For the same spell level, Perdo Corpus 25 (base 10, +2 voice, +0 momentary, +0 individual) you could inflict a medium wound, which is three points of wound penalty, and there's nothing to keep you from just recasting it every round.

... On that last note, a concentration-duration 'inflict a light wound' using the normal base for 'inflict a light wound' spell might be fair, as far as power level at least... the magus that learns the concentration duration version actually has a disadvantage against the magus that learns a momentary version and just casts it each round, a lot of the time.

I think the problem lies in that there is no mechanic with in the system to create a reoccuring effect within a spell. One can't state a verb that equates to "I repeatedly injure you," and reconsidering the size modifier, I would have to say that in the platonic sense, increasing it wouldn't increase the number of wounds...

hrm. Which really leaves us back at the guidelines, staring, thinking that this isn't a difficult spell, but that it's not well modeled with the way hermetic magic works...I think this is a definite case of "Check with your storyguide," because I asked three, and all three responded differently.

One considered that concentration duration ought to work properly.
One felt that it should be a higher magnitude wound that began 'light' and gradually increased to its full penalty.
One felt that it should just be a magnitude bump of around 2 to add the 'repeating' aspect.

The two who didn't like the concentration-repeating mechanic felt that this was the sort of thing multicasting was for, and that you should be required to cast it again every round.

I am curious what a designer thinks of the question.

-Ben.

Oooh... storyguide's head hurts! PeMe20!

Hm, well, tonight is an all Companion game, so no worries. I'll have to look over the book some more, informed by all of your posts.

Thanks!

Any further dialogue, please continue!

V

What about "Grip of the Choking Hand" then? It uses the "Cause the loss of a Fatigue level" baseline, inceased to Conc for one level per round. Sure, fatigue isn't wounds, but I'd consider it precedent nonetheless.

In Arm5 Fatigue is almost more damaging since they will give the same penalty as wounds... AND make you unconscious far easier.

But they are gone tomorrow.... whereas the wounds require resting, time, stamina and a touch of luck to get by.
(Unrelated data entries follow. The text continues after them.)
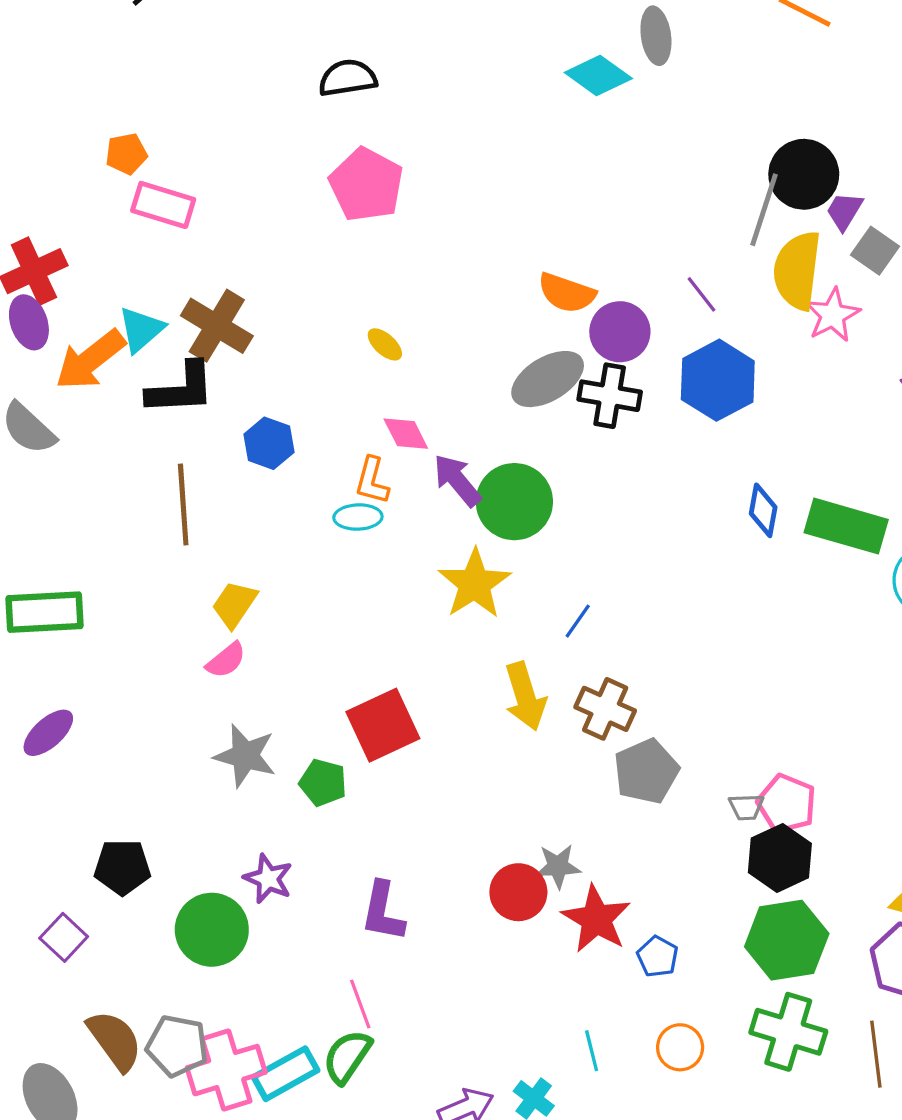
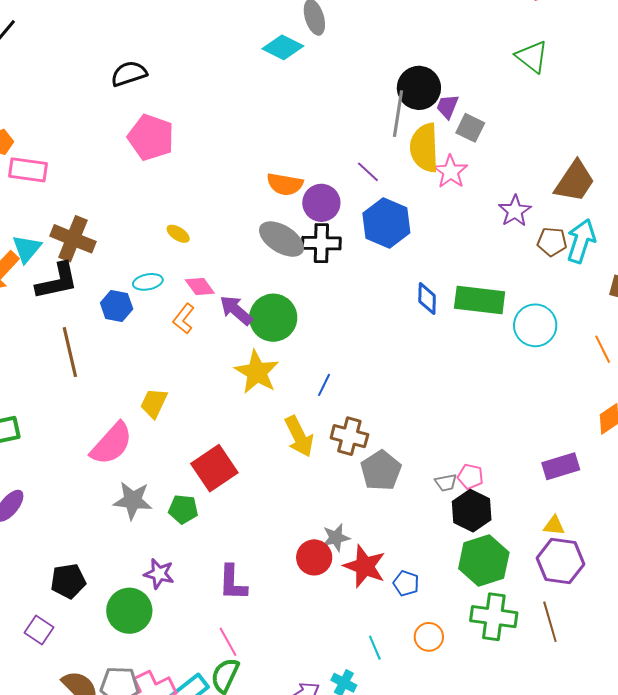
gray ellipse: (548, 379) -> (282, 239), turned 72
orange L-shape: (372, 481) -> (184, 319), turned 32
cyan ellipse: (358, 517) -> (148, 282), moved
yellow trapezoid: (234, 604) -> (154, 403), moved
pink semicircle: (226, 660) -> (112, 444), size x1.8
pink pentagon: (787, 804) -> (470, 477), size x0.7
More so each and every one of them carries the risk of getting worse and potential killing you.

If making such a spell I would as a minimum allow attempts at counterspells each round, fast cast or not, and I might consider a cap more of some kind.

Might be worth looking at a variation of The Sorcerer's Fork on page 159.
You take a higher level effect and split it up.
However , what is wanted is for the split effect to take effect in succesive combat rounds , not the same round.
Reduced Penetration is probably not a desired outcome either.
Perdo effects that cause wounds or kill are Momentary duration.
Increase the duration and then reduce it to Momentary for a number of rounds.

Still needs requisites of Muto & Vim to do this , imo.

Ok, here's a question:

A mage could theoretically conjure something that would do damage over time:

A coating of acid on a foe.
A cauldron of boiling water around his foes.

How can this be related to the spell at hand?
I'm trying to figure out why one thing breaks game balance, and another does not.